When fast food joints are on every corner and fruits and vegetables are costly at the local market, how can parents make sure their children eat a healthy diet?

How can low-income parents ensure their children get enough exercise when they don’t have a safe place to play outdoors?

What’s the best way to limit a child’s screen time when trying to do so causes stress and conflict?

These questions, and many more focused on healthy eating and healthy behaviors, will be tackled in parent-to-parent discussions as part of a new obesity prevention program currently in the planning stages at Head Start programs in three Massachusetts cities. Researchers at Harvard T.H. Chan School of Public Health are collaborating with Head Start parents and staffers in Boston, Cambridge, and Somerville to develop the program.

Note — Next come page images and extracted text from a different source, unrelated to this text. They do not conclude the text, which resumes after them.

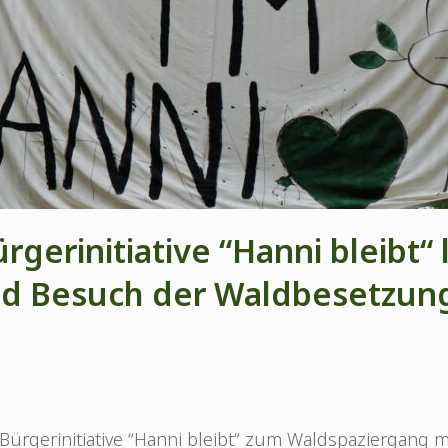
rgerinitiative “Hanni bleibt“
d Besuch der Waldbesetzung 
 Bürgerinitiative “Hanni bleibt“ zum Waldspaziergang 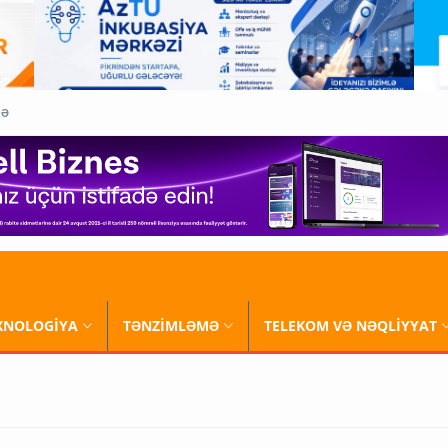
QƏ
XNOLOGİYA
TƏNZİMLƏMƏ
TELEKOM VƏ NƏQLİYYAT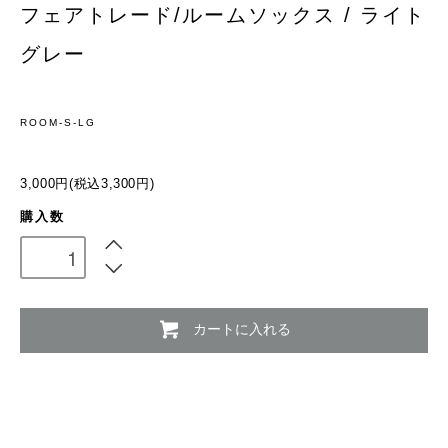
フェアトレード/ルームソックス / ライト
グレー
ROOM-S-LG
3,000円(税込3,300円)
購入数
カートに入れる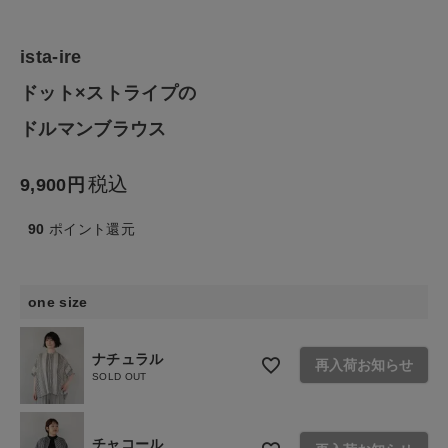
ファッション雑貨
ista-ire
生活雑貨
ドット×ストライプの
食品
ドルマンブラウス
ギフト
税込
9,900
ブランド
90
ポイント還元
全ての商品
one size
CONTENTS
ナチュラル
再入荷お知らせ
特集
SOLD OUT
ご利用ガイド
チャコール
お問い合わせ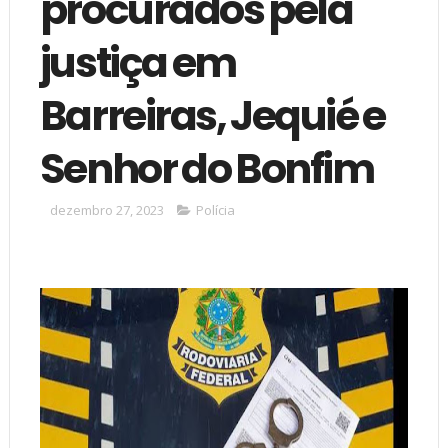
procurados pela
justiça em
Barreiras, Jequié e
Senhor do Bonfim
dezembro 27, 2023
Polícia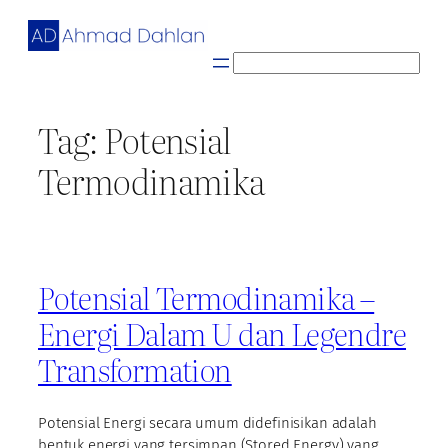
Skip
to
content
S
e
a
Tag:
Potensial
r
c
Termodinamika
h
Potensial Termodinamika –
Energi Dalam U dan Legendre
Transformation
Potensial Energi secara umum didefinisikan adalah
bentuk energi yang tersimpan (Stored Energy) yang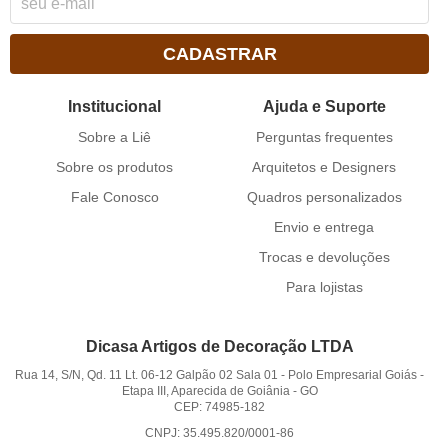
CADASTRAR
Institucional
Ajuda e Suporte
Sobre a Liê
Perguntas frequentes
Sobre os produtos
Arquitetos e Designers
Fale Conosco
Quadros personalizados
Envio e entrega
Trocas e devoluções
Para lojistas
Dicasa Artigos de Decoração LTDA
Rua 14, S/N, Qd. 11 Lt. 06-12 Galpão 02 Sala 01
-
Polo Empresarial Goiás -
Etapa III, Aparecida de Goiânia
-
GO
CEP: 74985-182
CNPJ: 35.495.820/0001-86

The goal is to engage parents and staff as co-leaders in an effort to help parents in low-income communities build the kinds of self-advocacy and life skills they need to promote better nutrition, increased physical activity, and healthier sleep behaviors in their children.

The Communities for Healthy Living (CHL) program—which will reach up to 4,000 children over three years—is led by Kirsten Davison, Donald and Sue Pritzker Associate Professor of Nutrition at Harvard T.H. Chan School of Public Health. “We’re very focused on taking what research says people should do, and finding effective ways to move the science into people’s everyday lives,” Davison said.